Now, unfortunately, my two dislikes.

  1. Number one is Rowling’s use of Deus ex Machina. In the first book, Harry survives the Quirrell’s assault because he was protected by his Mother’s love. Albeit a stylized salvation, to simply end a climax by saying he was burned by love is pretty much phoning it in by my thoughts. In book two, Harry is first saved by Fawkes the phoenix when he blinds the basilisk and delivers the sorting hat which produces Gryffindor’s sword. Then he saves a dying Harry by producing tears that have healing abilities. Here Rowling has built into the early part of the story the significance of Fawkes and his abilities but even so, it still stands to serve as a “Just in time” salvation. As the books progress, the usage lessens or at least is subtle in its application which could account for the maturing tone of the novels over time.
  2. My other dislike is Rowling’s attention to detail. To say that she is overly descriptive sounds wrong. Her world is fully realized and her intention in moving the story from point A to point B is sound. However, over time you begin to build up an attachment with certain characters who either become important in terms of development of story or just because they accentuate the action in the right spot.

    Case in point, Lupin and Tonks. Remus was a childhood friend of James and Sirius. He is an important part of Harry’s life in the third book but he stays out of Goblet of Fire. He comes back as part of books five and six but then only pops in and out of the story at certain moments in book seven to either deliver news or be sent away as a coward by Harry. He is regarded as a master duelist, yet he is hardly referenced at all in the Battle of Hogwarts except for whom he was fighting and that he died. The same goes for Tonks who has the same amount of action and is ultimately killed. Preference over character appearances aside, it’s the assumption of how both characters died that gets me. Both of them are seen sparsely during the battle and they are both killed off page. He get no real explanation other than the assumption that they were killed by their duelers.
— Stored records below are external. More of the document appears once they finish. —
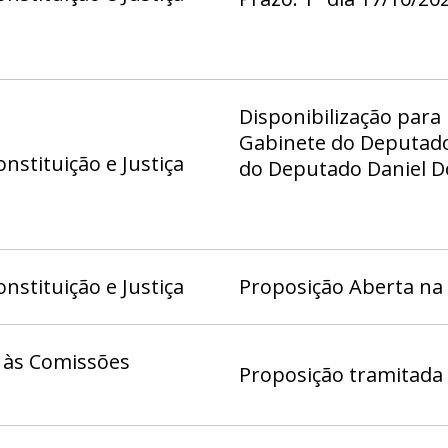
23:59
Disponibilização para
Gabinete do Deputado 
nstituição e Justiça
do Deputado Daniel Do
Deputado Eduardo Ped
Deputado Fábio Félix 
Hermeto - Gab 11, Ga
21, Gabinete da Deputa
nstituição e Justiça
Proposição Aberta na
Gabinete do Deputado
Gab 06, Gabinete do D
Gabinete do Deputado
 às Comissões
Proposição tramitada 
Gabinete do Deputado
Gabinete do Deputado
Deputada Dayse Amaril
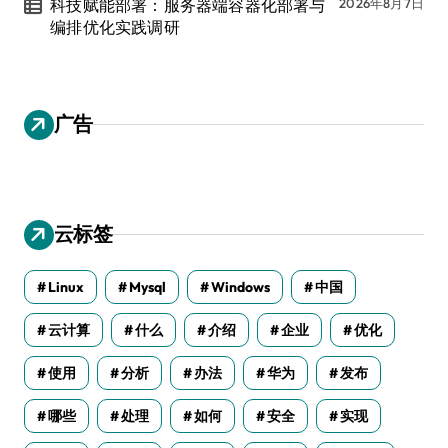
科技赋能部署：服务器端容器化部署与
2026年8月7日
编排优化实践调研
广告
云标签
Linux
Mysql
Windows
中国
云计算
什么
介绍
企业
优化
使用
分析
办法
华为
发布
哪些
处理
如何
安全
实现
We get this passage about Fred dying and being placed in an alcove away from battle, but nothing about Lupin or Tonks. And what about Cho Chang and Lavendar Brown, did they survive? Accoding to the book, it's unclear, although Rowling states in an interview that Cho married a muggle. But what about Lavender? She was being attacked by Greyback and then Trewlaney smacked him in the head with a crystal ball. Did she survive? It seemed as if Rowling had too much going on and some to a footnote or explained afterwards. You see a lot of this over saturation of characters in television shows when cast members are continually added to an ensemble, creating a traffic jam of plotlines.

    Also, right after they escape the Ministry, there is a lot of story downtime during the search for Horcruxes in book seven. It especially drags after Ron leaves. Now, the one great thing about books over movies is the ability to take a story and shape and progress it without rushing towards the end. Look at Stephen King’s Dark Tower series. He builds and builds up action from the beginning to the end of book three. Then in book four, he stops it all to tell you another story from the past. It’s a kind of bait and switch tactic that works on paper but can drive someone mad if they’ve built up momentum in their reading. You hit that wall and your eyes nearly fly right off the page.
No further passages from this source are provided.